Tecnica mista su carta applicata su tela, cm 150×101. In basso a destra: Tirinnanzi 1974.
Al verso: sul telaio, a pennarello «3»; a matita, due segni simili ad asterischi.
Provenienza: eredi Tirinnanzi, Greve in Chianti [FI]; raccolta privata, Firenze.
Esposizioni: Nino Tirinnanzi, testo di E. Montale, Galleria Pananti, Firenze, novembre 1974, riprodotto in cat. tav. III [intero] e tre particolari; Tirinnanzi, testo di E. Montale [stesso del catalogo 1974, cit.], Galleria Il Pozzo, Prato, [marzo] 1977, riprodotto in cat. tav. II; Nino Tirinnanzi, testi di P. Pananti, E. Siciliano, E. Montale [stesso del catalogo 1974, cit.], Galleria Pananti, Firenze, 1997, riprodotto in cat. tav. III [intero] e tre particolari; Nino Tirinnanzi. Tante vite e infine una, a cura di G. Faccenda, Palazzo Sacrati Strozzi, Firenze, 21 dicembre 2022-21 gennaio 2023, riprodotto in cat. p. 91, n. 38.
Bibliografia: G. Faccenda, Catalogo Generale delle Opere di Nino Tirinnanzi, primo volume, Editoriale Giorgio Mondadori, Milano, 2015, riprodotto pp. 167, 265, n. 298.
Eugenio Montale nel catalogo del 1974, cit.: «Nei suoi lunghi soggiorni nel mondo arabo Tirinnanzi ha scrutato più i volti e quasi direi le anime che le pieghe dei burnus e dei mantelli. Le opere che sono nate da questo incontro formano una suite che io ho visto restando colpito dal loro carattere unitario. Non presentano fantocci da libretto d’opera, personaggi da Ratio del Serraglio ma uomini veri, diversi da noi e pure a noi vicini nella loro ieratica umanità. Non vorrei fare di Tirinnanzi un antropologo ma è certo che i suoi personaggi non sono studiati come manichini, ma come esemplari di un’umanità che soffre come noi, anche se non vive in una cornice simile alla nostra.»

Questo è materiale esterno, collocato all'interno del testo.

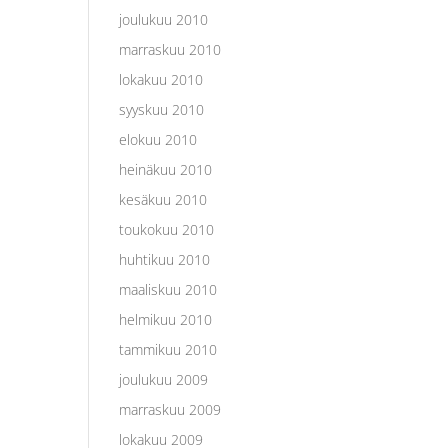
joulukuu 2010
marraskuu 2010
lokakuu 2010
syyskuu 2010
elokuu 2010
heinäkuu 2010
kesäkuu 2010
toukokuu 2010
huhtikuu 2010
maaliskuu 2010
helmikuu 2010
tammikuu 2010
joulukuu 2009
marraskuu 2009
lokakuu 2009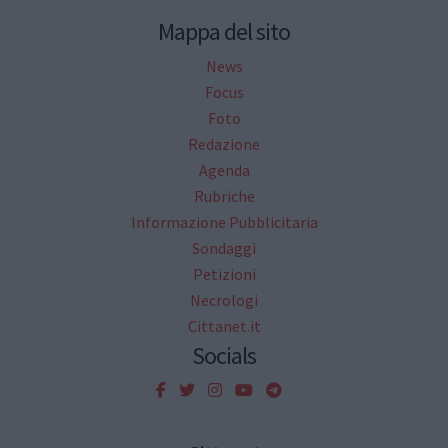
Mappa del sito
News
Focus
Foto
Redazione
Agenda
Rubriche
Informazione Pubblicitaria
Sondaggi
Petizioni
Necrologi
Cittanet.it
Socials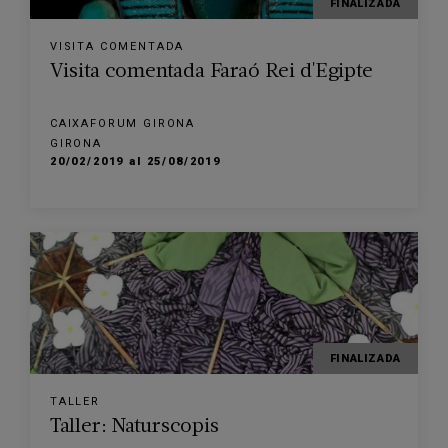
FINALIZADA
VISITA COMENTADA
Visita comentada Faraó Rei d'Egipte
CAIXAFORUM GIRONA
GIRONA
20/02/2019 al 25/08/2019
FINALIZADA
TALLER
Taller: Naturscopis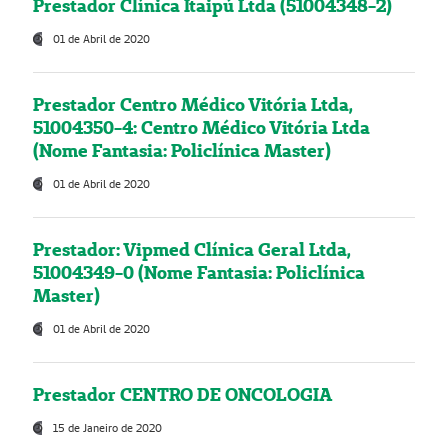
Prestador Clínica Itaipú Ltda (51004348-2)
01 de Abril de 2020
Prestador Centro Médico Vitória Ltda,
51004350-4: Centro Médico Vitória Ltda
(Nome Fantasia: Policlínica Master)
01 de Abril de 2020
Prestador: Vipmed Clínica Geral Ltda,
51004349-0 (Nome Fantasia: Policlínica
Master)
01 de Abril de 2020
Prestador CENTRO DE ONCOLOGIA
15 de Janeiro de 2020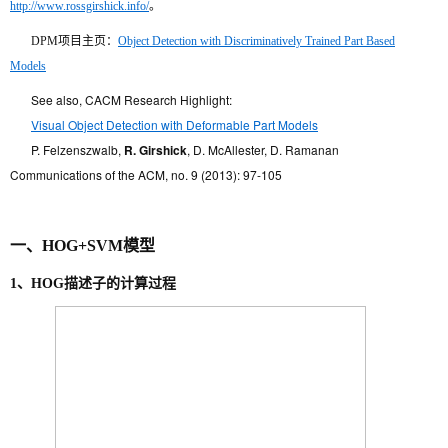
http://www.rossgirshick.info/
。
DPM项目主页：
Object Detection with Discriminatively Trained Part Based
Models
See also, CACM Research Highlight:
Visual Object Detection with Deformable Part Models
P. Felzenszwalb,
R. Girshick
, D. McAllester, D. Ramanan
Communications of the ACM, no. 9 (2013): 97-105
一、HOG+SVM模型
1、HOG描述子的计算过程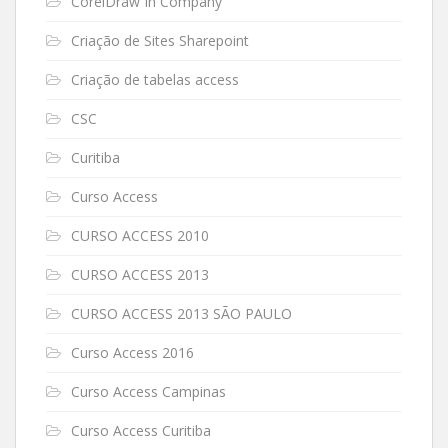
CorelDraw In Company
Criação de Sites Sharepoint
Criação de tabelas access
CSC
Curitiba
Curso Access
CURSO ACCESS 2010
CURSO ACCESS 2013
CURSO ACCESS 2013 SÃO PAULO
Curso Access 2016
Curso Access Campinas
Curso Access Curitiba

Enzo Siciliano nel catalogo del 1997, cit.: «I quadri ‘orientali’ che Tirinnanzi dipinse in Marocco a seguito di un viaggio di convalescenza, scavano in quella seduzione di realtà. Ed è il grande mercato di Marrakech ad aver sedotto il suo occhio. Ragazzi e vecchi ritagliano la loro forma negli olii come fossero apparizioni di purgatorio; eppure, nella fattura delle stoffe che indossano, nel movimento dei corpi che i panni tradiscono c’è il peso concreto di una vita che non concede indulgenze. Vedi il Portatore di pane, o vedi il Mendicante, o il Notturno a piazza Gema El Fna [sic].
Può esservi una traccia di posa fotografica, magari teatrale; ma in questo senti che il pittore scommette intera la sua modernità: portare il reale a valore di simbolo, a motivo di pura contemplazione. E la sua scommessa è vinta.»